Here’s what I wrote about Rabbi Sharon Brous back in 2004, for that year’s Forward 50 list:
If Conservative Judaism ever reclaims its status as the country’s largest Jewish denomination, it will be in large part thanks to the work of rabbis like Sharon Brous. A native of New Jersey transplanted to Southern California, Brous, 30, is one of the most dynamic religious leaders to be ordained in recent years by the Jewish Theological Seminary. She is currently at work building Ikar, a new, vibrant Los Angeles congregation that seeks to serve as a meeting place for religiously observant non-Orthodox Jews and Jews who have long been alienated from synagogue life. In part, the new community can be seen as an extension of her two years working at Congregation B’nai Jeshurun, the Manhattan synagogue known as B.J. and that boasts an innovative mix of music and social action. Brous’s congregation, however, offers a more traditional style of worship (no electric instruments, for example) and greater emphasis on text study. While she is a loyal heir to the Conservative movement’s commitment to an evolving canon of rabbinic law, she combines this traditionalism with a truly progressive sense that Judaism’s purpose is to inspire its followers to create a better world for all humanity. The word Conservative does not appear on the Ikar Web site, but the congregation represents a compelling model for helping to reinvigorate a proud, but sluggish and shrinking, synagogue movement.

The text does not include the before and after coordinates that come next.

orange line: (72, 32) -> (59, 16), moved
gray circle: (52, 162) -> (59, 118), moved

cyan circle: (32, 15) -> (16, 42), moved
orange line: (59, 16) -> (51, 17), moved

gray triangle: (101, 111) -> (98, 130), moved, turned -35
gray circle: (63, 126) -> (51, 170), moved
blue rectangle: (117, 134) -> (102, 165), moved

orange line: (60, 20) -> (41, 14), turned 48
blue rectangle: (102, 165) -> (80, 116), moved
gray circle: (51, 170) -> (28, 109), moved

It’s nice to know that I actually manage to get something right once in a while.
This week, in a profile of Brous, the L.A. Jewish Journal reports:
IKAR now has a budget of $1.1 million, eight full-time staff members and three part-timers, in addition to about a dozen teachers for a religious school program with 60 students. Friday night services attract about 200 people, and the High Holy Days brought in 1,500 last year. Next year, IKAR will open an early childhood center and start a post-b’nai mitzvah teen program. …

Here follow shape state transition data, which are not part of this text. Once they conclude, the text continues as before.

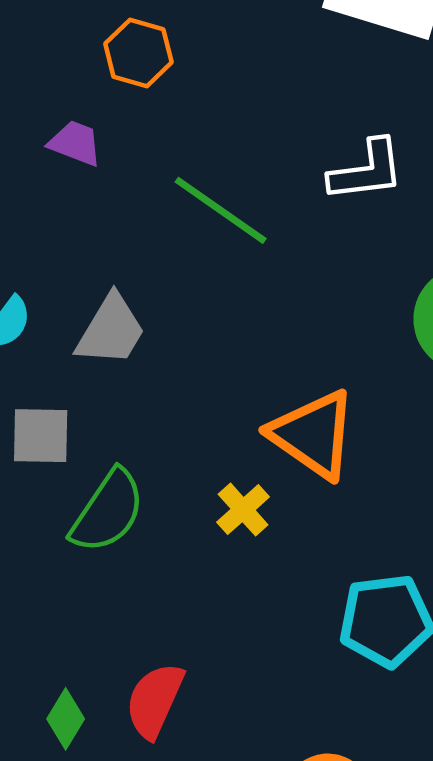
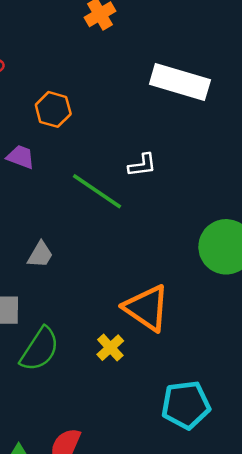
white L-shape: (367, 171) -> (142, 165), moved, size x0.7
gray trapezoid: (111, 330) -> (40, 255), size x0.7

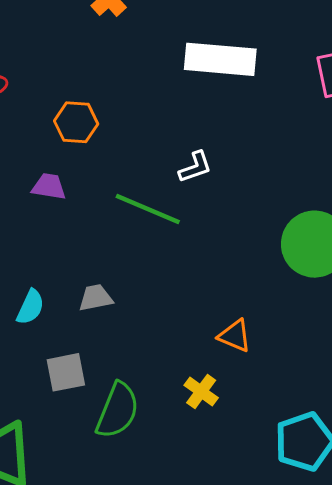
gray trapezoid: (40, 255) -> (96, 298), turned -120
orange triangle: (147, 308) -> (235, 336), size x0.6

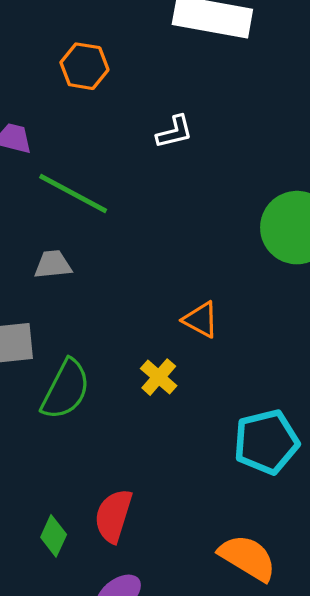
orange hexagon: (76, 122) -> (84, 66), moved
green line: (148, 209) -> (73, 193), moved

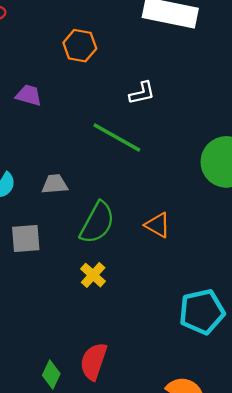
green line: (73, 193) -> (117, 137), moved
yellow cross: (159, 377) -> (93, 275), moved
green semicircle: (66, 389) -> (97, 223), moved

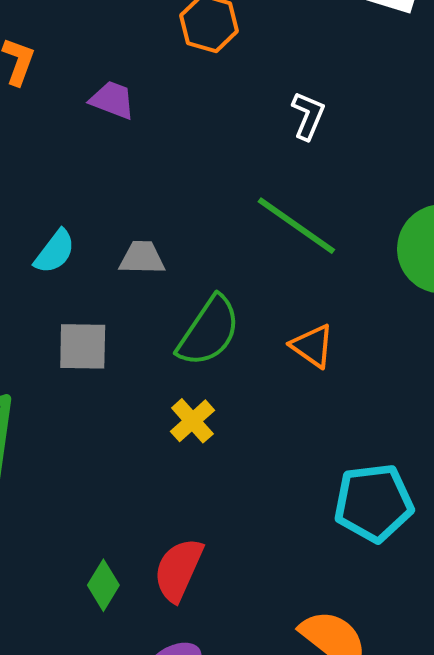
white L-shape: (142, 93) -> (308, 116), turned -60
green line: (117, 137) -> (296, 226), moved

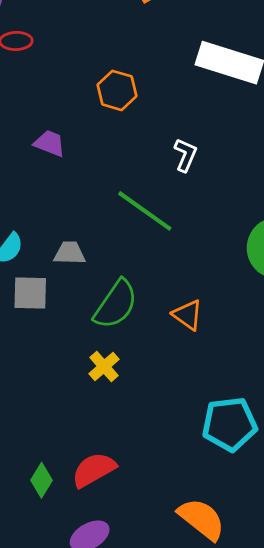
green line: (296, 226) -> (145, 211), moved
gray square: (83, 346) -> (30, 293), moved
red semicircle: (178, 570) -> (94, 470), turned 36

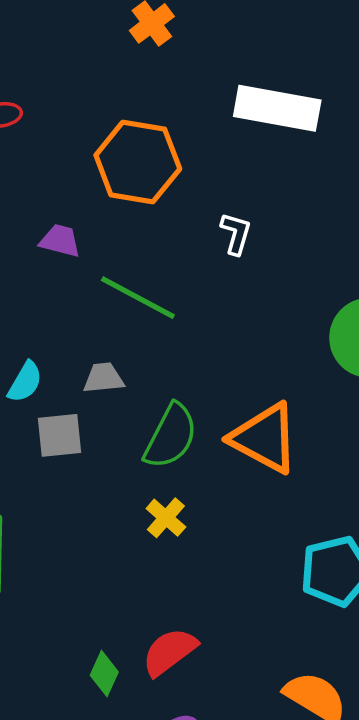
orange hexagon: (117, 90) -> (138, 162), size x1.6
green line: (145, 211) -> (138, 298), moved
orange triangle: (188, 315) -> (265, 438), size x1.8

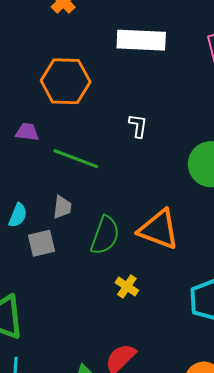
white L-shape: (236, 234) -> (138, 126), moved
gray trapezoid: (103, 378) -> (62, 207), turned 110
yellow cross: (166, 518) -> (127, 286), moved

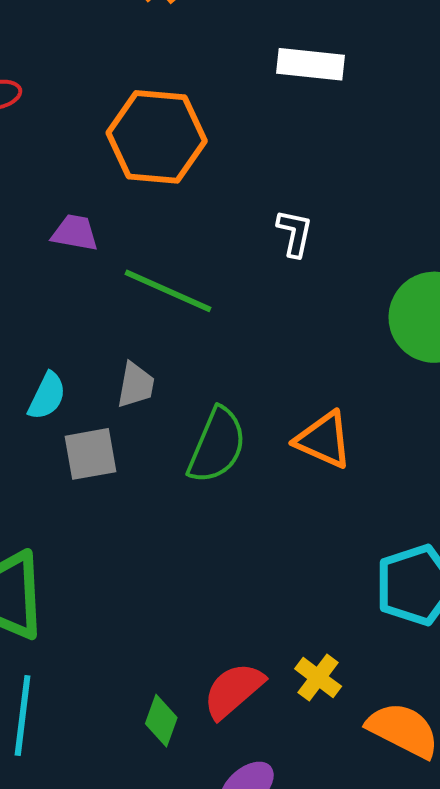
white rectangle: (141, 40) -> (311, 64), size x0.7
orange triangle: (159, 229) -> (324, 440), size x0.7
yellow cross: (127, 286) -> (318, 678), moved

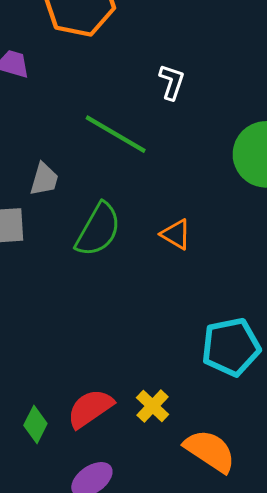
green line: (168, 291) -> (116, 134), moved
orange triangle: (324, 440) -> (176, 234), size x0.7

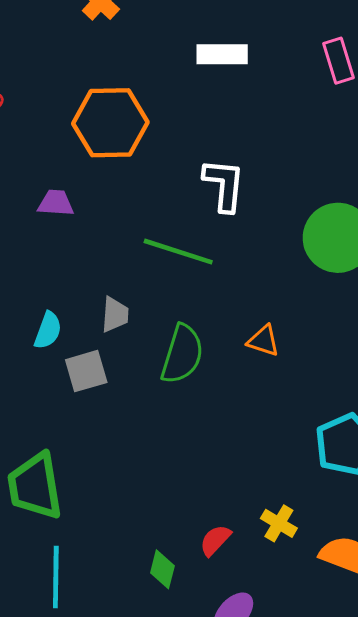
white L-shape: (172, 82) -> (224, 185), size x1.5
red semicircle: (90, 408) -> (215, 540), size x0.7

Brous has made multiple appearances in the “Forward 50,” which identifies influential national Jewish leaders; in Newsweek’s lists of top rabbis; and in Slingshot’s roster of hot Jewish organizations. In 2008, she received the Jewish Community Foundation’s first Inspired Leadership Award, which came with a $100,000 grant. A few weeks ago, she was invited to the White House for Jewish Heritage Month.
One of the interesting features of IKAR’s success is that it continues to manage a mix of progressivism and traditionalism:
The prayers are in Hebrew — IKAR uses a Conservative prayer book and doesn’t skip anything.

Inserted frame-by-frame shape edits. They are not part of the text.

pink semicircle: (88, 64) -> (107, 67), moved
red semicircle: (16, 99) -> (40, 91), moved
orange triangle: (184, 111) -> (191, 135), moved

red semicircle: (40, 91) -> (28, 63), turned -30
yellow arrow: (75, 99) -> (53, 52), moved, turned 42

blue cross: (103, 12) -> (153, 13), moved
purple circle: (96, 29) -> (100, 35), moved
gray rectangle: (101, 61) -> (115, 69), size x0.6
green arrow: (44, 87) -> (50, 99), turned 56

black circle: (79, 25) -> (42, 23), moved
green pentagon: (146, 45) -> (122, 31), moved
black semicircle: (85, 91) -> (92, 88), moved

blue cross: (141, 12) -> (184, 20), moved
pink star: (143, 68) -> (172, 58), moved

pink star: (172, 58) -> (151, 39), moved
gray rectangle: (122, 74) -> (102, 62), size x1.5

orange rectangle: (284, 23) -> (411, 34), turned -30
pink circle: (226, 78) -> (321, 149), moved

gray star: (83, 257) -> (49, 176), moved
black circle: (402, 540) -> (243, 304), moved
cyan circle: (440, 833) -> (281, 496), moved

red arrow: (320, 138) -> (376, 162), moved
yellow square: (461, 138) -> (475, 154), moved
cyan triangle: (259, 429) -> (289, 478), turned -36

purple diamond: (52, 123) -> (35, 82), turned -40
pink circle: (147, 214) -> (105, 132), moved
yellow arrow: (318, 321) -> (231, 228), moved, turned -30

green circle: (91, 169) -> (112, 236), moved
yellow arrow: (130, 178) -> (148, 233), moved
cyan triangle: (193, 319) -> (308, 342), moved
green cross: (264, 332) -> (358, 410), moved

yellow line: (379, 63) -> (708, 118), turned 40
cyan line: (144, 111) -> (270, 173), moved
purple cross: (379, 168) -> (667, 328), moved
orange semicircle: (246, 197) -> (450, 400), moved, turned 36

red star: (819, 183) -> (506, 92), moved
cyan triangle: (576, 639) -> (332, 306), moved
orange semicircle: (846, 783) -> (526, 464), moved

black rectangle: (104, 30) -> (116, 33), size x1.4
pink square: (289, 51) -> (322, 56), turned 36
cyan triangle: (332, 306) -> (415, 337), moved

On a recent Saturday morning, the language didn’t seem to be a barrier to full participation in the singing, brought to life by percussion accompaniment — Jewish law prohibits musical instruments, and Brous believes that instruments inhibit spontaneity and create the feel of performance.
When it came time for the Shema, Brous asked congregants to recite the six-word prayer as a meditation, with each word exhaled in a single, elongated breath. Then, she asked congregants to pick only one of the words of the prayer to speak to them at that moment, whether it be Listen, or God, or One. Each individual recited only that word aloud, producing a collective Shema.
It’s a positive profile, but hardly a puff piece, tackling a range of criticisms and challenges facing Brous and her community, in addition to highlighting the many accomplishments. It’s worth reading the full article (for starters, you don’t want to miss the good stuff about the congregation’s musical guru, Hillel Tigay).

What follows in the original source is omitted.